> [WHAT IS EXPECTED] Include the line containing "Call us on 1300 896 519 for consultation or" and every line after it up to the end of the material below; reproduce them exactly and drop the pictures.

> [DATASET RECORDS]

==============================

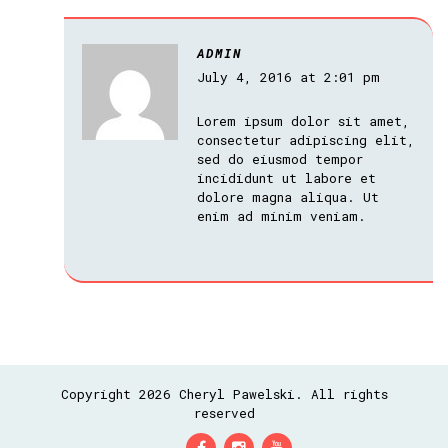
ADMIN
July 4, 2016 at 2:01 pm
Lorem ipsum dolor sit amet,
consectetur adipiscing elit,
sed do eiusmod tempor
incididunt ut labore et
dolore magna aliqua. Ut
enim ad minim veniam.
Copyright 2026 Cheryl Pawelski. All rights
reserved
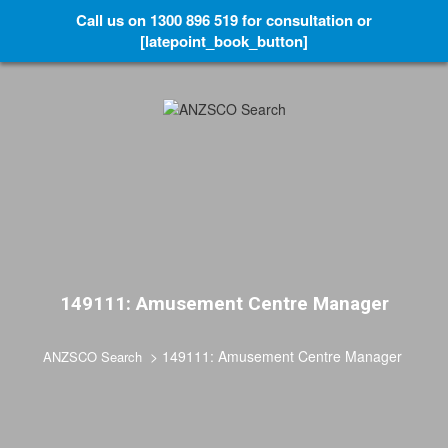
Call us on 1300 896 519 for consultation or
[latepoint_book_button]
149111: Amusement Centre Manager
>
149111: Amusement Centre Manager
ANZSCO Search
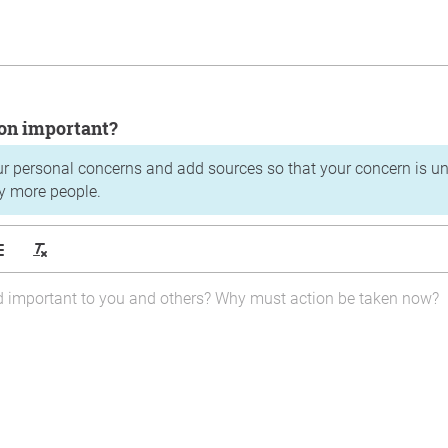
tion important?
ur personal concerns and add sources so that your concern is u
y more people.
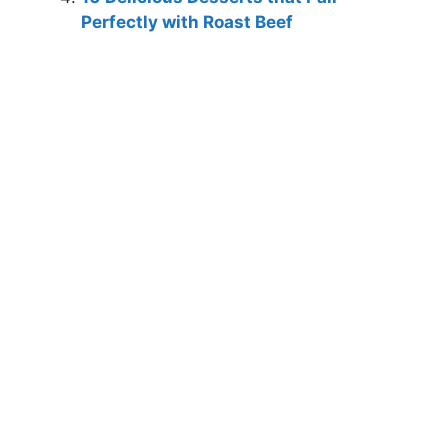
Perfectly with Roast Beef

==============================

> [RESULT BELOW]
Call us on 1300 896 519 for consultation or
[latepoint_book_button]
149111: Amusement Centre Manager
>
149111: Amusement Centre Manager
ANZSCO Search
tion important?
ur personal concerns and add sources so that your concern is u
y more people.
Perfectly with Roast Beef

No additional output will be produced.